Because a direct model swap changes not only the text, but the service behavior too. Shadow traffic lets you look at live requests, compare answers, latency, and cost, without breaking the user experience.

When can you avoid a shadow launch?

You can skip it if the model only writes drafts for an internal team and a person checks everything by hand before sending. If the response triggers an action, affects money, deadlines, or a strict format, switching blindly is not a good idea.

Which traffic should be used for the first run?

For the first run, take one clear segment instead of the whole stream at once. Most often, one request type is enough, such as support or field extraction, so you can quickly spot real failures without getting lost in noise.

What should match between the main and shadow model?

Keep the prompt, system instructions, temperature, token limit, and tools the same. If you change both the model and the calling conditions, no one will be able to tell what actually caused the difference.

Which metrics should you look at first?

First look at instruction following, format validity, p50 and p95 latency, answer length, and total flow cost. A general impression is not enough: a model may sound nicer, but still break JSON more often or respond more slowly during peak load.

How do you know a difference has become dangerous?

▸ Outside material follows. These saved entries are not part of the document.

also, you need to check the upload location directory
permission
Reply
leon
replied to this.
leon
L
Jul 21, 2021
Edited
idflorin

Look at the cost of an error, not just how similar the text is. If the model changes a ticket status, reveals PII, breaks JSON, or moves away from the rule, count it as a failure even if the wording looks almost the same.

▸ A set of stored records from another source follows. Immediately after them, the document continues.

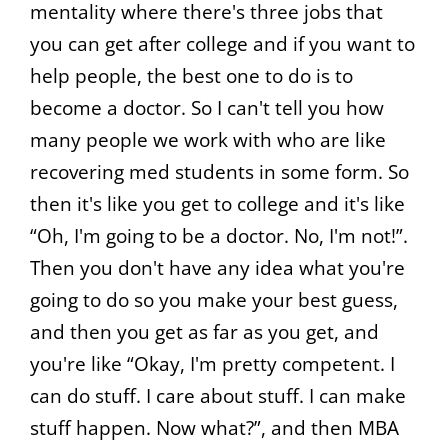
mentality where there's three jobs that
you can get after college and if you want to
help people, the best one to do is to
become a doctor. So I can't tell you how
many people we work with who are like
recovering med students in some form. So
then it's like you get to college and it's like
“Oh, I'm going to be a doctor. No, I'm not!”.
Then you don't have any idea what you're
going to do so you make your best guess,
and then you get as far as you get, and
you're like “Okay, I'm pretty competent. I
can do stuff. I care about stuff. I can make
stuff happen. Now what?”, and then MBA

How should JSON and other strict formats be checked?

Check not only whether the JSON is valid, but the full schema: required fields, value types, enums, and any extra text before the object. One paragraph before the JSON or an empty field in the wrong place can break the scenario just as fast as a broken bracket.

How many requests are needed to make a decision?

Ten or twenty requests are enough only for a quick look. To make a switching decision, you need a stream with long conversations, noisy input, and rare cases; it also helps to manually review at least 30–50 examples per risky segment.

How do you safely move users to a new model?

Do not turn on the new model for everyone at once after the test. Give it a small share of live traffic, watch errors, latency, cost, and user complaints, and keep the old model nearby as a quick rollback.

What if the new model is good in only some scenarios?

Do not look for one overall verdict for the whole model. Split traffic by scenario and move only the cases where the new model already holds quality, format, and speed; leave the rest on the old model or improve the prompt.